YOUR OBJECTIVE:
At the line containing "Coordinate frame: 267×267.", begin an exact copy of the lines below and continue through the final one, with no pictures.

DATA TO USE:
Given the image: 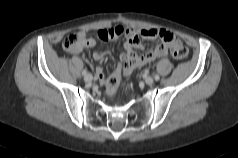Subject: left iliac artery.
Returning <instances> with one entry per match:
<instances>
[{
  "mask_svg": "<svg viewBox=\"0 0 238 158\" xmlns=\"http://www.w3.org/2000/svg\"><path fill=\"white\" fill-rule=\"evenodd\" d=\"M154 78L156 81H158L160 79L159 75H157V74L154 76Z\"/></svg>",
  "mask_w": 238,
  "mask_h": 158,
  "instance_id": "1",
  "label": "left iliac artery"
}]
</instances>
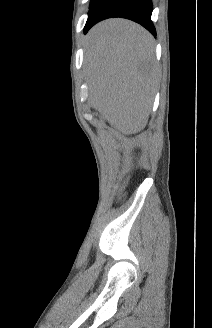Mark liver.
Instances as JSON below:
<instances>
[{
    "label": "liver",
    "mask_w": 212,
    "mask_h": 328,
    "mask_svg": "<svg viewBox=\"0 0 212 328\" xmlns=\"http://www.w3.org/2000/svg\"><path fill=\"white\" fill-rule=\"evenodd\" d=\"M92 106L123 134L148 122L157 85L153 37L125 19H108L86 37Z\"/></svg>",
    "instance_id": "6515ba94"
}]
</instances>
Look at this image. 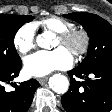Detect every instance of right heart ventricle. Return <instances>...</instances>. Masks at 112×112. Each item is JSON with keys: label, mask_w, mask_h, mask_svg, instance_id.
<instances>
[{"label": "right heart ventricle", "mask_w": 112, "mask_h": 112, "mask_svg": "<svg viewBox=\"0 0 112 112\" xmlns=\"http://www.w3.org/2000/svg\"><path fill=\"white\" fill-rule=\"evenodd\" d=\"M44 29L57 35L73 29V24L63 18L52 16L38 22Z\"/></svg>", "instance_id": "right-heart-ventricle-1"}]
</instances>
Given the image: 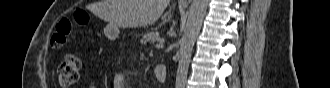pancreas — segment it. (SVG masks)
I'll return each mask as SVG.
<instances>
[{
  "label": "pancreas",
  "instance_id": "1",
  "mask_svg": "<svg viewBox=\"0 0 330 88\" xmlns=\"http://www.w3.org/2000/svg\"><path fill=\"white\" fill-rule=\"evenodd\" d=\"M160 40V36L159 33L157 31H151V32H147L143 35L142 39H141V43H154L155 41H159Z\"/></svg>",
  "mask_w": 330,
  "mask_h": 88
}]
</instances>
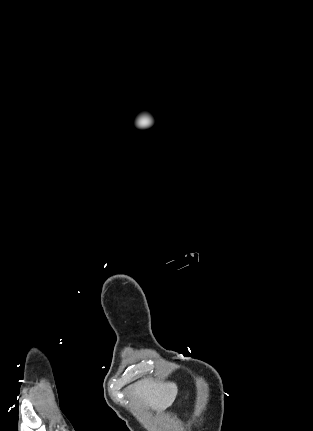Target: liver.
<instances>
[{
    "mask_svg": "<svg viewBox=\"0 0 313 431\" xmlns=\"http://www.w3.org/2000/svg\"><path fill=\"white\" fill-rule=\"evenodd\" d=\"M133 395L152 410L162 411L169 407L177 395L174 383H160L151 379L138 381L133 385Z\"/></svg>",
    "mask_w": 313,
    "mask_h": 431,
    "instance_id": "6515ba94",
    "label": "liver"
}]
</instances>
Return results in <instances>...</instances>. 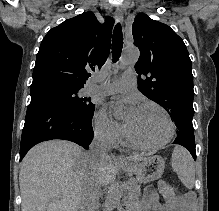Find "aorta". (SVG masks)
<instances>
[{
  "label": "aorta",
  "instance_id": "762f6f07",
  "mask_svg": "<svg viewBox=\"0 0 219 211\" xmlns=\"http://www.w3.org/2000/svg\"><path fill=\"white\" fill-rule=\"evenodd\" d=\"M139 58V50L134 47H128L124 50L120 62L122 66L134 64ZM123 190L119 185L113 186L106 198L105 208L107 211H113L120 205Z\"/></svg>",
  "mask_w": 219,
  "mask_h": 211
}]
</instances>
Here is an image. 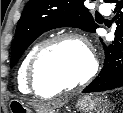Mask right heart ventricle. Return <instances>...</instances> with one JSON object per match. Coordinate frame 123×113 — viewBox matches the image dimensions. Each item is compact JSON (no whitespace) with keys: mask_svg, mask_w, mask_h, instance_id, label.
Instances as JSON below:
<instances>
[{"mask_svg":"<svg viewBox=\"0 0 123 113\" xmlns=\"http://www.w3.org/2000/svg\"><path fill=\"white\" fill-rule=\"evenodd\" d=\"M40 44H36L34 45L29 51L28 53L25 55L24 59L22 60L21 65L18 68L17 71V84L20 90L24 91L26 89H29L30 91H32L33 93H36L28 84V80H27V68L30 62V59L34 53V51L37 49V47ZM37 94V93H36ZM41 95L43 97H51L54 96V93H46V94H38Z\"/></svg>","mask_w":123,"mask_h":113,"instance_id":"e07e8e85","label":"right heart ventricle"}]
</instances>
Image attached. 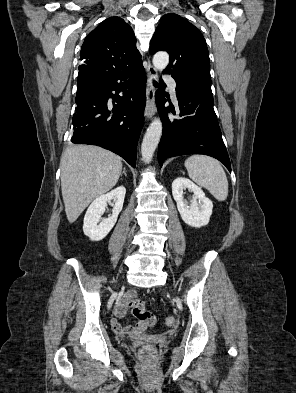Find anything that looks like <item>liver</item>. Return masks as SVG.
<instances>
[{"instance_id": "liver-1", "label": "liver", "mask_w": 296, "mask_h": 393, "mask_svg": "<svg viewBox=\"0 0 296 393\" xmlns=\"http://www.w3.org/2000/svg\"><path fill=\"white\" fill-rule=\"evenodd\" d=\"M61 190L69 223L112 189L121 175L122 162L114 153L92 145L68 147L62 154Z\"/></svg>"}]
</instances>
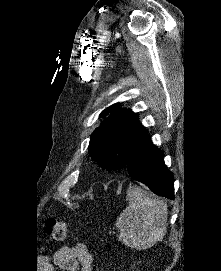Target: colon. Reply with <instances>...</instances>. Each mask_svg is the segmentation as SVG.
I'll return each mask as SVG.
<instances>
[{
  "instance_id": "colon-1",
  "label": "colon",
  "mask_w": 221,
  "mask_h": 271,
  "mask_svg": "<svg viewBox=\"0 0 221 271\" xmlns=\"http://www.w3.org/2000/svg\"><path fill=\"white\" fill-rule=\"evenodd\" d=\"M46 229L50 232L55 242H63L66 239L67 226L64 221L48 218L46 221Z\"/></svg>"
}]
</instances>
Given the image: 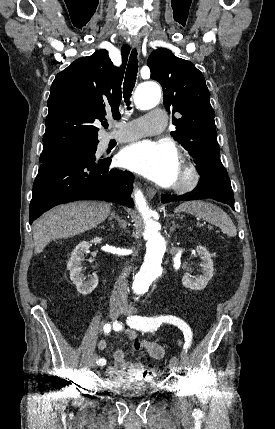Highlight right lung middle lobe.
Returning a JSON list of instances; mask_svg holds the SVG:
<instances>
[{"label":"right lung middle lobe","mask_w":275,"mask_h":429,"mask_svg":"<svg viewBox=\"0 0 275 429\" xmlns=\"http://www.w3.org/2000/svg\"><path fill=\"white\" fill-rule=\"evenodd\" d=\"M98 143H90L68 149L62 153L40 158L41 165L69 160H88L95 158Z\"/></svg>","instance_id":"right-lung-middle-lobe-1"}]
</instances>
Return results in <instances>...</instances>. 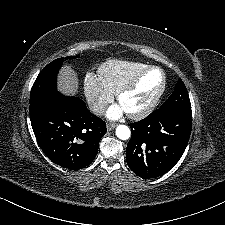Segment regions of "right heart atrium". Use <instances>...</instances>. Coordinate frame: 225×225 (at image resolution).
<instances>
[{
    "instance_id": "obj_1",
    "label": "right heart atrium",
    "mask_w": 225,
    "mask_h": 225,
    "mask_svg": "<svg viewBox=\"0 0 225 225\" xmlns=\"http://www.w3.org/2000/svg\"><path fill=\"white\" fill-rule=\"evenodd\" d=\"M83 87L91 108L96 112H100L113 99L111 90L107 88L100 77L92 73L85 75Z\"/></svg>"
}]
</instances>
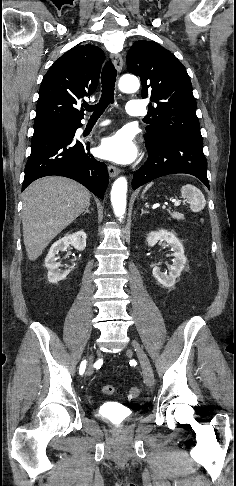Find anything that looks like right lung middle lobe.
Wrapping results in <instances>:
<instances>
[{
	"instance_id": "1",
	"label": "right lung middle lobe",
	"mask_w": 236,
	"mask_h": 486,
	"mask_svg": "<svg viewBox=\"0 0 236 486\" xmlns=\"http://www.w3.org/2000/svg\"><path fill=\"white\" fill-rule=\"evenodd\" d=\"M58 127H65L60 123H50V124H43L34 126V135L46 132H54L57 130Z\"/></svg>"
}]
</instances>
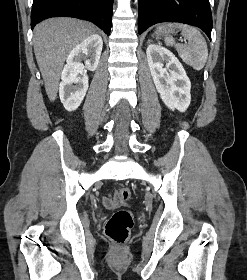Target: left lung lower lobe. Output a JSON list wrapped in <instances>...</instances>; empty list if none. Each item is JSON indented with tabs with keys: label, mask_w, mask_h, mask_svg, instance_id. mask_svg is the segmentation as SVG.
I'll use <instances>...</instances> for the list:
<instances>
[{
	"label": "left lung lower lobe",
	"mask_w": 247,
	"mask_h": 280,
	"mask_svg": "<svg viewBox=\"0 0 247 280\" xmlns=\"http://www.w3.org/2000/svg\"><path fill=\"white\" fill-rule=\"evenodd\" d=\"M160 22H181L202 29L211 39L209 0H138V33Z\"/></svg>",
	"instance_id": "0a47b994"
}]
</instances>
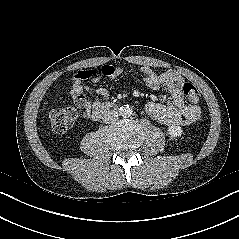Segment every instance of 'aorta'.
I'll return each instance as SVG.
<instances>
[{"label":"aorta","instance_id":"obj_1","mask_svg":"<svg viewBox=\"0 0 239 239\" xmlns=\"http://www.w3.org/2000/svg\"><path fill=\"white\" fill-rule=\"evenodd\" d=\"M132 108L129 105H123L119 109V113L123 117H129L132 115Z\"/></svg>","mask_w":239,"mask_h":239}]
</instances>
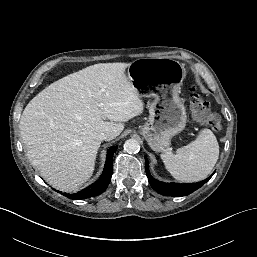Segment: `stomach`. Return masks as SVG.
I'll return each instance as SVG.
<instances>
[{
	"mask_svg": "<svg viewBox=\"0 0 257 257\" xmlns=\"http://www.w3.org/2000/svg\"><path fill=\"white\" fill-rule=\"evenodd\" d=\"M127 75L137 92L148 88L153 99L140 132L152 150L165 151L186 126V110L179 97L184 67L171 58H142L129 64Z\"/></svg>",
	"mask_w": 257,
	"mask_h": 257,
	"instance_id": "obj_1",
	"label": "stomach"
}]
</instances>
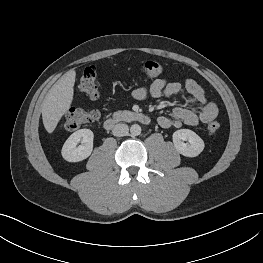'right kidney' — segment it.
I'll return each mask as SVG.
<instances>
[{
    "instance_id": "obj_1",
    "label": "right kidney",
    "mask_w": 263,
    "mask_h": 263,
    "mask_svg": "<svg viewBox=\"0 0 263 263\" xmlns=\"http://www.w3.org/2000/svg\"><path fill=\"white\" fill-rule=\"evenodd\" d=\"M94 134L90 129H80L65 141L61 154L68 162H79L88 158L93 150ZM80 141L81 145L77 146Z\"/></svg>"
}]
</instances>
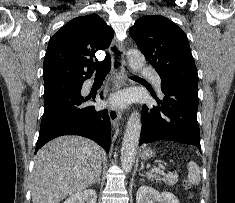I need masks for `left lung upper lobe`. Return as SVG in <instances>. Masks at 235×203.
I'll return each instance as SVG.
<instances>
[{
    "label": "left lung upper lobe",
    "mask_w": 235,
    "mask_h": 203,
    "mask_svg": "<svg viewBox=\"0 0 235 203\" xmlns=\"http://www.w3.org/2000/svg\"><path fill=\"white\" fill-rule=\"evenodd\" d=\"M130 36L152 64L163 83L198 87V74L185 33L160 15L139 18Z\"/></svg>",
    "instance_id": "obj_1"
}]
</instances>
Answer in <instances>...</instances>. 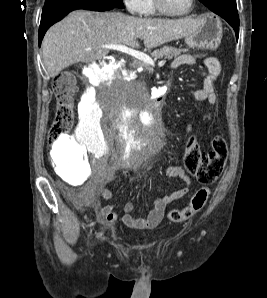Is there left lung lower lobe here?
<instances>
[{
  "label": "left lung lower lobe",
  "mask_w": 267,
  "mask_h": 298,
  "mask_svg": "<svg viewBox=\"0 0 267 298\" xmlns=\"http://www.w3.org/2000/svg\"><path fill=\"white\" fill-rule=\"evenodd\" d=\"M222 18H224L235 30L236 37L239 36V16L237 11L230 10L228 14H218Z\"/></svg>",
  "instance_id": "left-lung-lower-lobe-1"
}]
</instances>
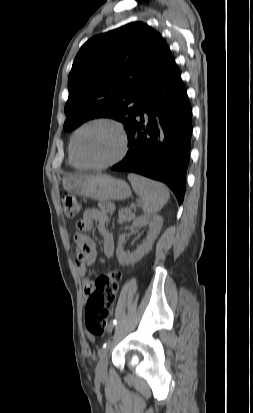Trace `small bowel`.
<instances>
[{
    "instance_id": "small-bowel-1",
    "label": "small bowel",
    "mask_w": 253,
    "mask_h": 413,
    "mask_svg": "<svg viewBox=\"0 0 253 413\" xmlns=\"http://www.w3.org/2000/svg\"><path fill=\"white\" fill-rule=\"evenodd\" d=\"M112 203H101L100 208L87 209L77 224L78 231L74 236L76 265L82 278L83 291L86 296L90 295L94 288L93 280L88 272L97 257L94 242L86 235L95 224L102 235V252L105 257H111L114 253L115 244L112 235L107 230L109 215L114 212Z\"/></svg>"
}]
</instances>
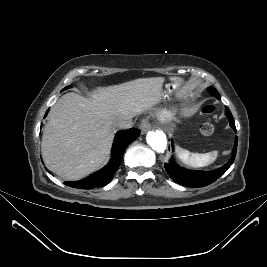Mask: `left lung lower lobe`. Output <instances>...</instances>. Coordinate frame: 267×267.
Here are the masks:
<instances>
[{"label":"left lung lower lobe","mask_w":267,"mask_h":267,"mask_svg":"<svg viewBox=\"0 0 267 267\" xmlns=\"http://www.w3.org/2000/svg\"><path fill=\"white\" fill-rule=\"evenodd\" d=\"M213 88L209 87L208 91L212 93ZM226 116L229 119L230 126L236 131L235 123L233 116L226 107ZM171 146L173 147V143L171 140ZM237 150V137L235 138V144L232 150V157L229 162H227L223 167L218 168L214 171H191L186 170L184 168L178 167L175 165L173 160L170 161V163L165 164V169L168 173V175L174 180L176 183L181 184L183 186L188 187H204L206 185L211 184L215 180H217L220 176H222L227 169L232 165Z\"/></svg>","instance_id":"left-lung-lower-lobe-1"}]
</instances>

RESPONSE BOX:
Mask: `left lung lower lobe`. Output <instances>...</instances>. Coordinate frame: 267×267.
Here are the masks:
<instances>
[{"label":"left lung lower lobe","mask_w":267,"mask_h":267,"mask_svg":"<svg viewBox=\"0 0 267 267\" xmlns=\"http://www.w3.org/2000/svg\"><path fill=\"white\" fill-rule=\"evenodd\" d=\"M213 88L209 87L208 91L212 93ZM226 116L229 119L230 126L236 131L235 123L233 116L226 107ZM171 146L173 147V143L171 140ZM237 150V137L235 138V144L232 150V157L229 162H227L223 167L218 168L214 171H191L186 170L184 168L178 167L175 165L173 160L170 161V163L165 164V169L168 173V175L174 180L176 183L181 184L183 186L188 187H204L206 185L211 184L215 180H217L220 176H222L227 169L232 165Z\"/></svg>","instance_id":"left-lung-lower-lobe-1"}]
</instances>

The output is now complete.